At my $DAYJOB I came across another way of shipping VM-based products called virtual appliance. Essentially it’s a pre-configured virtual machine with disk image included in a self-contained file that can be imported by hypervisor software using couple of mouse clicks or a single command like VBoxManage import. The file format for this kind of deliverables is OVA
Internally OVA is a tar(1) archive that includes OVF file, disk image or images in VMDK format, and optional manifest (list of files with checksums). OVF file is an XML file with VM description that looks like this. More information on the format can be found at https://www.dmtf.org/standards/ovf.
So on the surface, we need to take official VMDK, create XML file and package them both in .tar archive. Unfortunately, there is a problem: VMDK format comes in several flavors and while FreeBSD RE ships monolithic sparse, OVA needs the image in stream-optimized flavor.
As the name implies monolithic-sparse format does not have every single sector of the virtual disk in the file, it only stores the data that was written by OS. The standard unit of data on disk is a sector, usually 512 bytes long. VMDK organizes sectors in grains: a sequence of sectors. The size of the grain (in sectors) is defined in the VMDK header as a grainSize field. So if an image is N sectors long there are N/grainSize grains. Only grains with the content that is different from all-zeroes are stored in the image file. To organize fast random access to the stored data in the image VMDK maintains a two-level index: grain directory and grain table. Grain table is a fixed-size array (numGTEsPerGT field in the header) with offsets of the grain in VMDK. If offset is zero it means the grain is not present in the file and its content is all-zeroes. Grain tables’ offsets, in turn, are stored in grain directory. And again if offset in the directory is zero it means none of the grains in the table is present in the image. The sequence of steps to read sector X from the VMDK is approximately this:
grainIdx := [X / grainSize] // Find the grain index
gtIdx := [grainIdx / numGTEsPerGt] // Find the grain table index
gtOffset := grainDirectory[gtIdx] // Find grain table offset // if gtOffset is zero return empty sector
grainTable := readAt(gtOffset) // read grain table data
grainOffset := grainTable[X % grainSize] // find grain offset // if grainOffset is zero return empty sector
sectorData := readAt(grainOffset + (X % grainSize)) // read sector data
The VMDK file layout for monolithic sparse format would look like:
[header] [imageDescriptor] [GrainDirectory] [GrainTable0] … [GrainTableN ] [ Grain0 ] [GrainX ] [ GrainY ] … [ GrainZ
The stream-optimized VMDK operates with the same concepts: grain, grain table, grain directory but organizes them differently. Again as the name implies it’s optimized for streaming which means no random access to the image file so it lays out elements a bit differently. GD, GT, grains are prefixed with the markers and can be detected as the software reads file from the network. Also, grains can be compressed to save bandwidth. The stream-optimized VMDK layout looks like this:
[ header ] [imageDescriptor] [GrainMarker] [Grain] … [GrainMarker] [Grain] [GrainTableMarker] [GrainTable0] … [GrainDirectoryMarker] [GrainDirectory] [FooterMarker][FinalHeader] [EndOfStreamMarker]

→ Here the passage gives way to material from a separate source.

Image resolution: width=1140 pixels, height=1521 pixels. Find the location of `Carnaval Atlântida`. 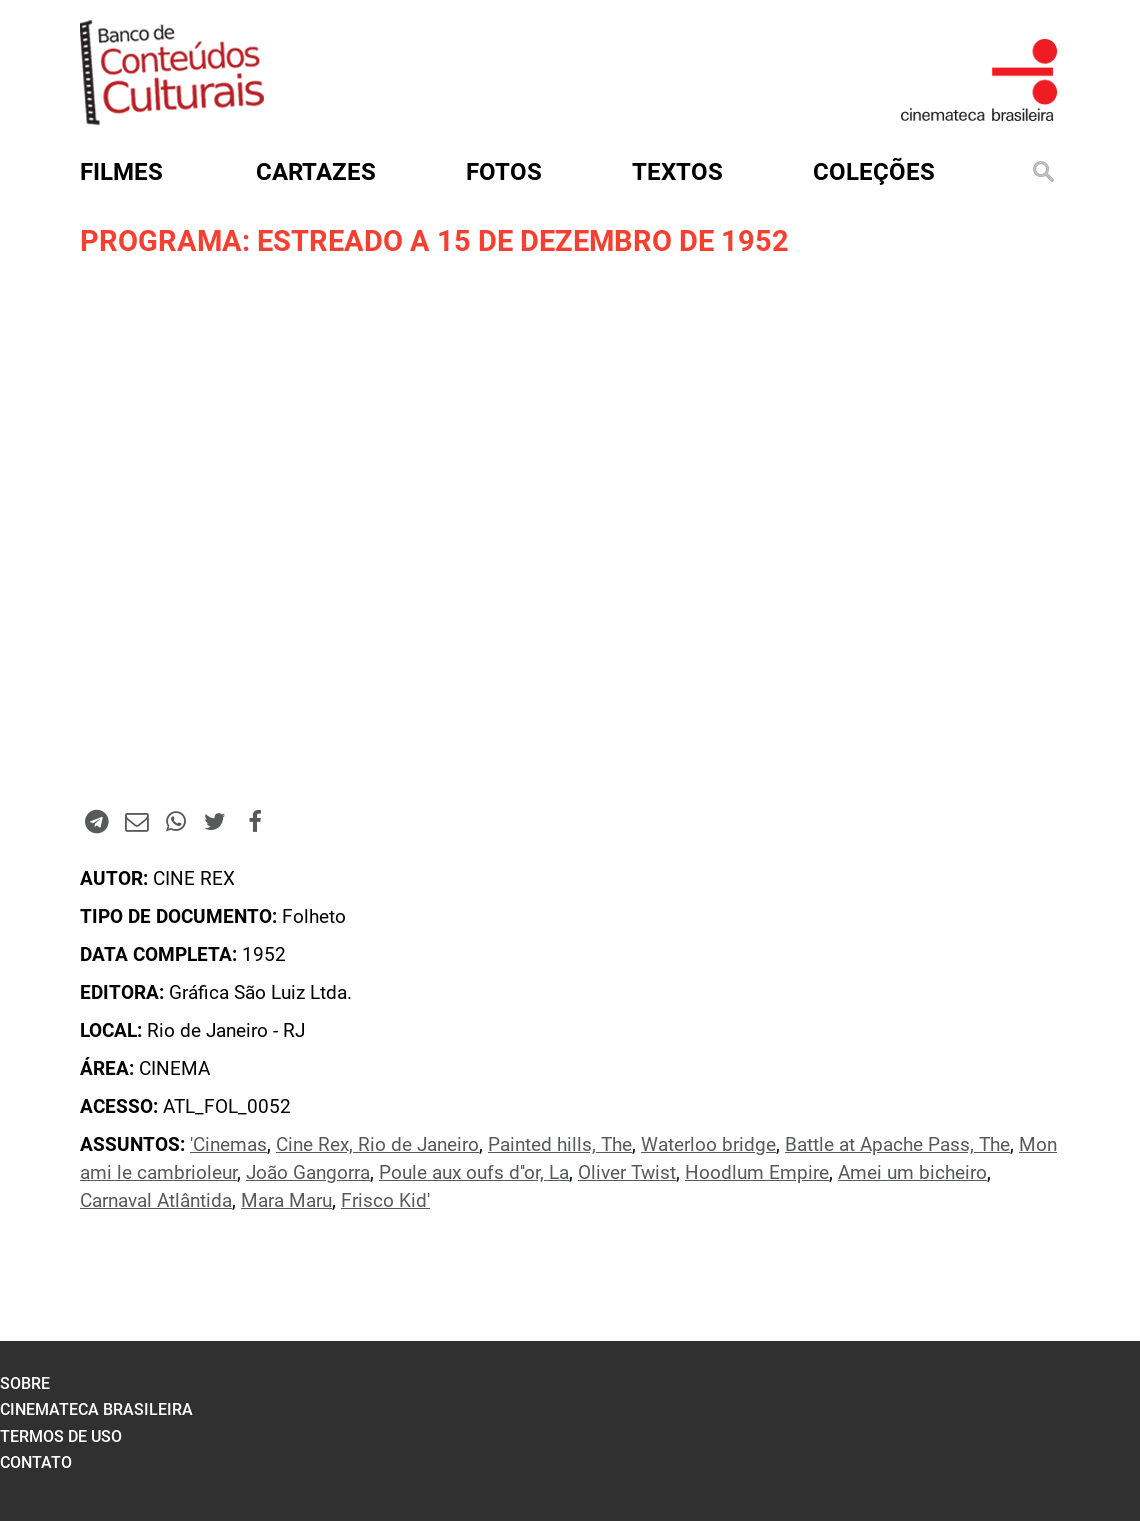 Carnaval Atlântida is located at coordinates (156, 1201).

the FinalHeader is the copy of the header with the gdOffset field set to point to [GrainDirectory] location
As you can see the conversion from monolithic sparse to stream optimized is quite straightforward. I spent some time implementing it over the holiday break, added OVF generation logic and shipped freebsd-mkova. I wanted to write it in Go to practice a new language but was turned off by the XML generation and namespaces support in it, it felt unnecessary verbose and clunky. Will try to find some other project for Go my studies.